Le pouvoir de guérison de la nature

Partage international no 375novembre 2019

par Ana Swierstra Bie

La petite fille d’Hovard Hernes étant tombée gravement malade, tous les membres de la famille s’étaient vus forcés de passer de longues heures à l’hôpital. Aussi se mirent-ils à rêver d’un autre lieu où ils pourraient se retrouver ensemble, loin des médications austères et de la rigidité institutionnelle des établissements de soins.

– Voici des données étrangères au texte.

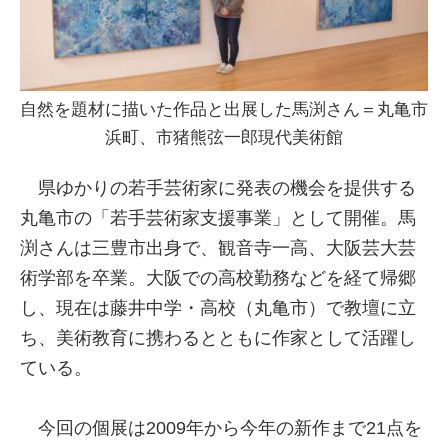
自然を題材に描いた作品と出展した馬渕さん＝丸亀市
浜町、市猪熊弦一郎現代美術館
県ゆかりの若手芸術家に発表の機会を提供する
丸亀市の「若手芸術家支援事業」として開催。馬
渕さんは三豊市出身で、観音寺一高、大阪芸大芸
術学部を卒業。大阪での高校勤務などを経て帰郷
し、現在は藤井中学・高校（丸亀市）で教壇に立
ち、美術教育に携わるとともに作家として活躍し
ている。
今回の個展は2009年から今年の新作まで21点を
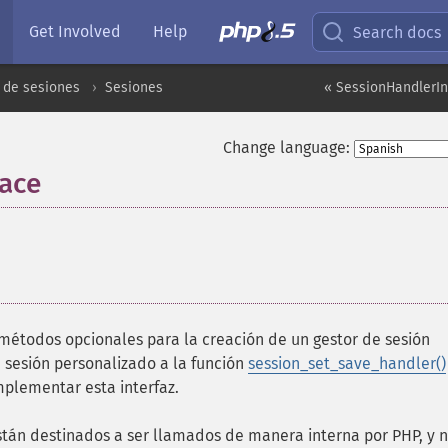
Get Involved
Help
Search docs
 de sesiones
Sesiones
« SessionHandlerInt
Change language:
face
¶
 métodos opcionales para la creación de un gestor de sesión
e sesión personalizado a la función
session_set_save_handler()
mplementar esta interfaz.
tán destinados a ser llamados de manera interna por PHP, y 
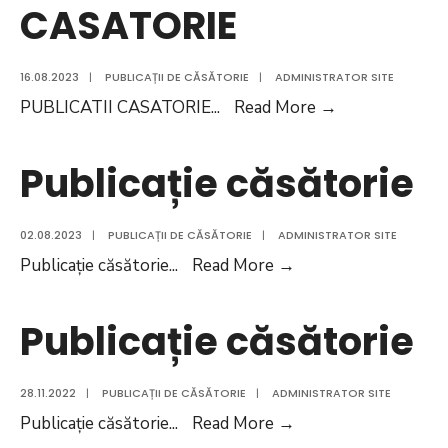
CASATORIE
16.08.2023
|
PUBLICAȚII DE CĂSĂTORIE
|
ADMINISTRATOR SITE
PUBLICATII
PUBLICATII CASATORIE
...
Read More
→
CASATORIE
Publicație căsătorie
02.08.2023
|
PUBLICAȚII DE CĂSĂTORIE
|
ADMINISTRATOR SITE
Publicație
Publicație căsătorie
...
Read More
→
căsătorie
Publicație căsătorie
28.11.2022
|
PUBLICAȚII DE CĂSĂTORIE
|
ADMINISTRATOR SITE
Publicație
Publicație căsătorie
...
Read More
→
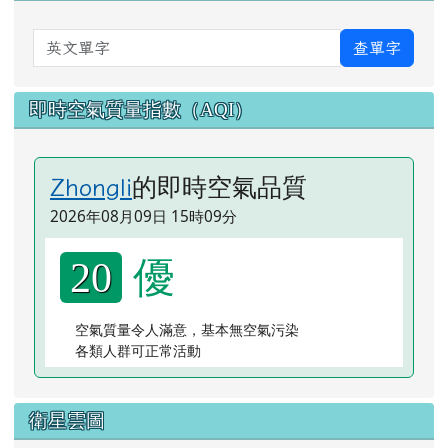
英文單字
查單字
即時空氣質量指數（AQI）
的即時空氣品質
Zhongli
2026年08月09日 15時09分
優
20
空氣質量令人滿意，基本無空氣污染
各類人群可正常活動
衛星雲圖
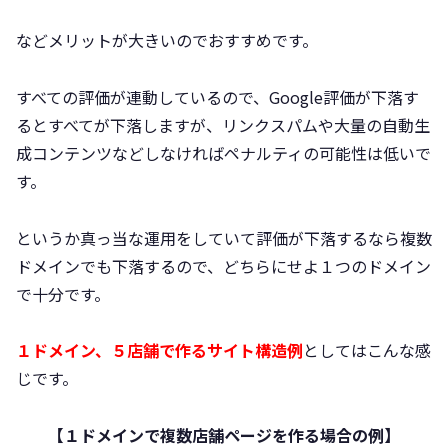
などメリットが大きいのでおすすめです。
すべての評価が連動しているので、Google評価が下落す
るとすべてが下落しますが、リンクスパムや大量の自動生
成コンテンツなどしなければペナルティの可能性は低いで
す。
というか真っ当な運用をしていて評価が下落するなら複数
ドメインでも下落するので、どちらにせよ１つのドメイン
で十分です。
１ドメイン、５店舗で作るサイト構造例
としてはこんな感
じです。
【１ドメインで複数店舗ページを作る場合の例】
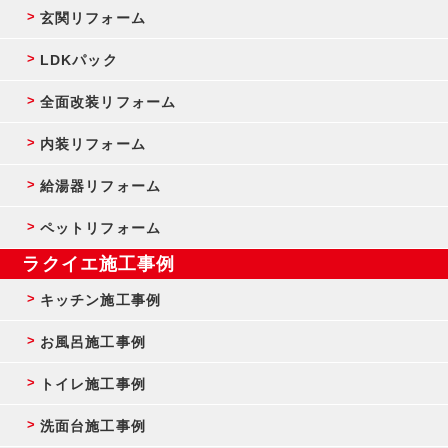
玄関リフォーム
LDKパック
全面改装リフォーム
内装リフォーム
給湯器リフォーム
ペットリフォーム
ラクイエ施工事例
キッチン施工事例
お風呂施工事例
トイレ施工事例
洗面台施工事例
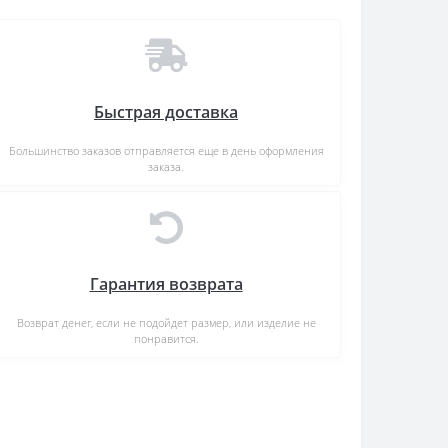
Быстрая доставка
Большинство заказов отправляется еще в день оформления
заказа.
Гарантия возврата
Возврат денег, если не подойдет размер, или изделие не
понравится.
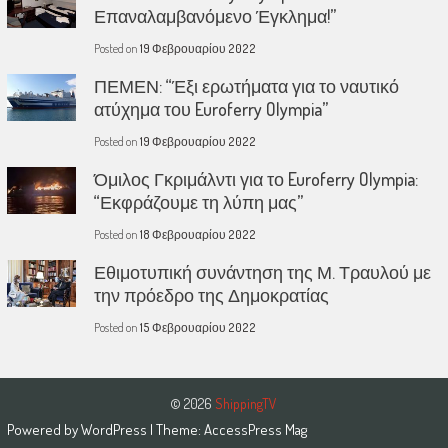
Επαναλαμβανόμενο Έγκλημα!”
Posted on
19 Φεβρουαρίου 2022
ΠΕΜΕΝ: “Έξι ερωτήματα για το ναυτικό
ατύχημα του Euroferry Olympia”
Posted on
19 Φεβρουαρίου 2022
Όμιλος Γκριμάλντι για το Euroferry Olympia:
“Εκφράζουμε τη λύπη μας”
Posted on
18 Φεβρουαρίου 2022
Εθιμοτυπική συνάντηση της Μ. Τραυλού με
την πρόεδρο της Δημοκρατίας
Posted on
15 Φεβρουαρίου 2022
© 2026
ShippingTV
Powered by
WordPress
| Theme:
AccessPress Mag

H. Hernes et Maren Ostvold Lindheim eurent alors une idée. Maren, psychologue de l’enfance à l’Hôpital universitaire d’Oslo, avait depuis longtemps remarqué les bénéfices thérapeutiques pour les enfants hospitalisés des moments passés dans les espaces verts entourant l’hôpital où elle travaillait. Ensemble, ils imaginèrent donc d’aménager, au sein de ces espaces naturels, un lieu où les patients et leur famille pourraient goûter un moment de repos et de liberté, loin de la routine hospitalière et de la proximité des autres malades. Un lieu où tous, y compris les plus faibles, pourraient expérimenter un contact direct avec la nature.

Cette idée trouva son aboutissement dans la création de la Fondation Friluftssykehuset qui, par l’intermédiaire de son Programme de soins curatifs en plein air, entendait travailler à améliorer l’efficacité des traitements hospitaliers en offrant au plus grand nombre possible de patients l’opportunité de faire en famille l’expérience d’un contact direct avec la nature, tout en se créant de bons souvenirs.

On confia au cabinet d’architecture Snohetta la tâche de concevoir une petite cabane et que l’on pourrait installer en pleine nature à quelques centaines de mètres seulement des bâtiments de l’hôpital – ce qui est possible en Norvège où la plupart des hôpitaux sont situés à la périphérie des villes.

Les patients subissant de longues hospitalisations pourraient s’y sentir en pleine nature et en sécurité non loin de leur établissement hospitalier, au cas où ils auraient besoin d’une intervention urgente.

Les architectes conçurent une cabane rappelant les maisons que les enfants construisent dans les arbres : en bois, avec lucarnes et larges baies vitrées offrant une vue sur les arbres et le ciel, et que l’on peut toujours ouvrir en grand. À l’intérieur, l’odeur du bois est prégnante. « Lorsqu’on s’étend sur le sol, on a presque l’impression de s’allonger dehors dans les bois », explique Marianne Saetre, qui a dirigé l’équipe des architectes concepteurs.

Cette cabane ressemble en effet à une retraite isolée en pleine forêt. Elle est accessible à tous les patients, quelle que soit leur maladie, grâce à un chemin recouvert de bois permettant le passage des lits d’hôpital autant que des fauteuils roulants. De plus, elle peut être réservée en ligne. Et dans ce paisible environnement, les enfants hospitalisés peuvent retrouver leur famille, les adolescents, leurs amis en privé, et les parents passer quelque temps loin des couloirs de l’hôpital avec leurs enfants, familles et amis.

À ce jour, seules deux cabanes sont opérationnelles, l’une près de l’Hôpital universitaire d’Oslo, et l’autre près de celui de Kristiansand. Toutefois, l’objectif de l’association est d’offrir de telles retraites extérieures à de nombreux autres hôpitaux en Norvège et dans d’autres pays.

Les recherches ne cessent de souligner combien notre santé physique, mentale et émotionnelle bénéficie du contact avec la nature. Même si beaucoup apprécient les vertus régénératives du plein air, c’est peut-être lorsque nous sommes malades que nous avons le plus besoin de la nature.

« La preuve n’est plus à faire aujourd’hui que la nature possède un pouvoir de régulation du stress, explique Maren Ostvold Lindheim. On peut voir le corps se détendre lorsqu’il passe d’un environnement construit à un environnement naturel. C’est particulièrement évident chez les enfants. La nature provoque une joie spontanée et aide les patients à retrouver un calme qui persiste ensuite à l’hôpital. Ainsi, le Programme de soins curatif en plein air leur permet de mieux supporter leurs traitements et contribue à une meilleure gestion des maladies. »

Norvège Auteur : Ana Swierstra Bie, collaboratrice de Share International résidant à Kristiansand (Norvège).